====== Records for processing

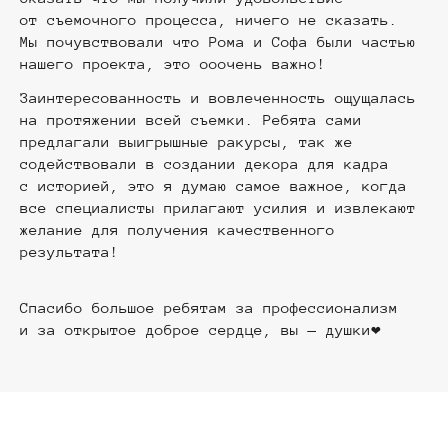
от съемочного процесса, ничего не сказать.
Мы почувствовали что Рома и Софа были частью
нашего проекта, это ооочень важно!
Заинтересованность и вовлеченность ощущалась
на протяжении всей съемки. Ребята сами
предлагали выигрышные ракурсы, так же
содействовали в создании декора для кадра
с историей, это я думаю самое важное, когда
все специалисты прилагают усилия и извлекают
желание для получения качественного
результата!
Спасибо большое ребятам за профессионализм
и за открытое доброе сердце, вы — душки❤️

============
====== Records for processing

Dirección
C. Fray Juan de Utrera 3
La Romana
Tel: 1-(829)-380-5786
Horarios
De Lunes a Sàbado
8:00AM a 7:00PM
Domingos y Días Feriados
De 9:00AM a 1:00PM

============
====== Records for processing

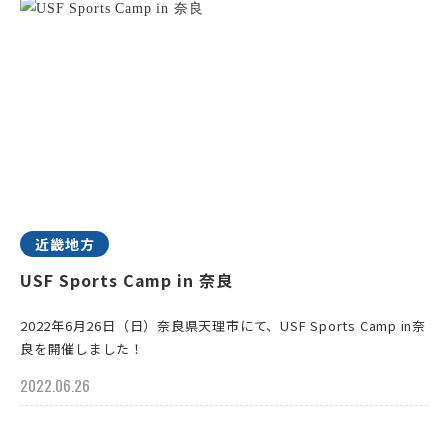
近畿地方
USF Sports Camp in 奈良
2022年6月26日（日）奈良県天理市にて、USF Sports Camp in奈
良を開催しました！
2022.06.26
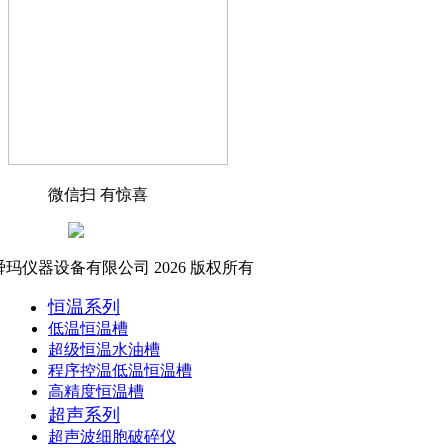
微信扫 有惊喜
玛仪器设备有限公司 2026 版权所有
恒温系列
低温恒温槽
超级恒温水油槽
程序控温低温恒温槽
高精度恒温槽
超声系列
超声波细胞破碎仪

============

Using the data above, reproduce exactly the lines from the line that contains "Спасибо большое ребятам за профессионализм" through the line that contains "и за открытое доброе сердце, вы — душки❤️", including both.

▶ Response:
Спасибо большое ребятам за профессионализм
и за открытое доброе сердце, вы — душки❤️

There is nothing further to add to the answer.